What are some of the constraints and conventions of your chosen storytelling platform? How can you find the freedom within the form?
Define your constraints and situations. Think of storytelling platforms (Instagram, Twitter, Facebook, Youtube) as designed apparatuses or networks. They come in different shapes and sizes; some have specific goals and features (i.e. constraints), while others are more general and flexible. Knowing these conditions can help you better develop a storytelling strategy and know which platforms best suit your story and audience.
It is important to know the appropriate tactics for each platform; each one has a unique means to form, tell, and deliver stories. This is known as storifying. As a digital storyteller, knowing these conventions helps to storify (to form or tell stories). For example, Twitter is primarily text-based. Short, text-based entries of 140 characters or less are the culture of the platform. Facebook has a culture of sharing videos and images. Going with the flow, according to the culture of the platform, can help to engage audiences.
Long-form storytelling platforms enable introspection and meaningful storytelling that creates impact (Jonathan Harris, July 2011). A medium or environment that houses, distributes, and facilitates stories that help individuals learn, reflect, and empathize is “long-form.” This differs from platforms like Twitter, where information, more ephemeral and short-form, accumulates, trends, and eventually disappears.

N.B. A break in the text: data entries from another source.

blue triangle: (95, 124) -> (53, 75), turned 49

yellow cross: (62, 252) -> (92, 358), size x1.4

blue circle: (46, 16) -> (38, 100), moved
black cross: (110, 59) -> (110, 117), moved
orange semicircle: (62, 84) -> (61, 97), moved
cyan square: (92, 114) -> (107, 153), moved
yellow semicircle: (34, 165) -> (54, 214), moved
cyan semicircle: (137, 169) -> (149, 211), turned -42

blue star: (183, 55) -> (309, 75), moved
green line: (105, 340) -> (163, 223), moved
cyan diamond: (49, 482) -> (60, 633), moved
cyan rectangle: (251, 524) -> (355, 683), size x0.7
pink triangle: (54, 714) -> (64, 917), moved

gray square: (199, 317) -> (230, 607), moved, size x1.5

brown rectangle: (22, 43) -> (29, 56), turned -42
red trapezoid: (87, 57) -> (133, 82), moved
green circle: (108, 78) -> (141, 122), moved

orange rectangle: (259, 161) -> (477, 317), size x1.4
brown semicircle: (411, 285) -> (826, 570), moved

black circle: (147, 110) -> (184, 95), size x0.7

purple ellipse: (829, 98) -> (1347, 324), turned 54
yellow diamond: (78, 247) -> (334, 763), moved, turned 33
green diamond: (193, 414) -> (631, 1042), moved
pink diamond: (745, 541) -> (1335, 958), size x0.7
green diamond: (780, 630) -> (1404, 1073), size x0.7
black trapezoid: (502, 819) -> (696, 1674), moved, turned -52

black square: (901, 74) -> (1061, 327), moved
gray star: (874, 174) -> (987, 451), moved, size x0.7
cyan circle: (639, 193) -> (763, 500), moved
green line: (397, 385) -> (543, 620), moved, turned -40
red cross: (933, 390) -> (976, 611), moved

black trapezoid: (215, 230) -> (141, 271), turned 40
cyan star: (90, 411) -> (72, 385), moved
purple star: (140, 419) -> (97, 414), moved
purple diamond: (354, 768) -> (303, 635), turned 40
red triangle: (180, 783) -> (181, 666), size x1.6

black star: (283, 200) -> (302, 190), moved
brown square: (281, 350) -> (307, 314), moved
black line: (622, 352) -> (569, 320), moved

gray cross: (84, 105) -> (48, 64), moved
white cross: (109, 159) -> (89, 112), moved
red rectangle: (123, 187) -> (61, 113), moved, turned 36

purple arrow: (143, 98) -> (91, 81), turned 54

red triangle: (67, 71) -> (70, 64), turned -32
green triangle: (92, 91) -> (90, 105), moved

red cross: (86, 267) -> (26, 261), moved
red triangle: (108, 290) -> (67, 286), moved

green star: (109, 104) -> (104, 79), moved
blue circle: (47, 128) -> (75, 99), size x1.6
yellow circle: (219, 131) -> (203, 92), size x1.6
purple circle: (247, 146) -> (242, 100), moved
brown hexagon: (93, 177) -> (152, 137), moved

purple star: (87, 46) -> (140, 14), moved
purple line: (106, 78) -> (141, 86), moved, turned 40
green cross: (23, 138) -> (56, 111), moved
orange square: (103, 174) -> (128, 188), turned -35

A long-form example would be Jonathan Harris’ website and storytelling platform, Cowbird (2011), an online “community for storytellers focused on a deeper, longer-lasting, more personal kind of storytelling.” Cowbird works as a social network and digital archive of photographs, timelines, sound maps and text; here, users post stories that help shape and share the human narrative to tell their collective story.
The design of Cowbird promotes this and forces the user to contemplate via their connections. The homepage of the site invites visitors to explore; stories, indicated by a central photograph, cluster on the page like Polaroids scattered on the floor. You can navigate them through people - a tagged audience - and how they identify with others, as opposed to a feed (or stream of information) that devalues long term content.
Defining the constraints of a medium helps to develop a storytelling strategy (i.e. which media platforms best suit your story and engage your audience). Breaking with conventions, however, can make for a unique effect that stirs things up; interesting and unexpected things can happen when you go against the culture of a platform.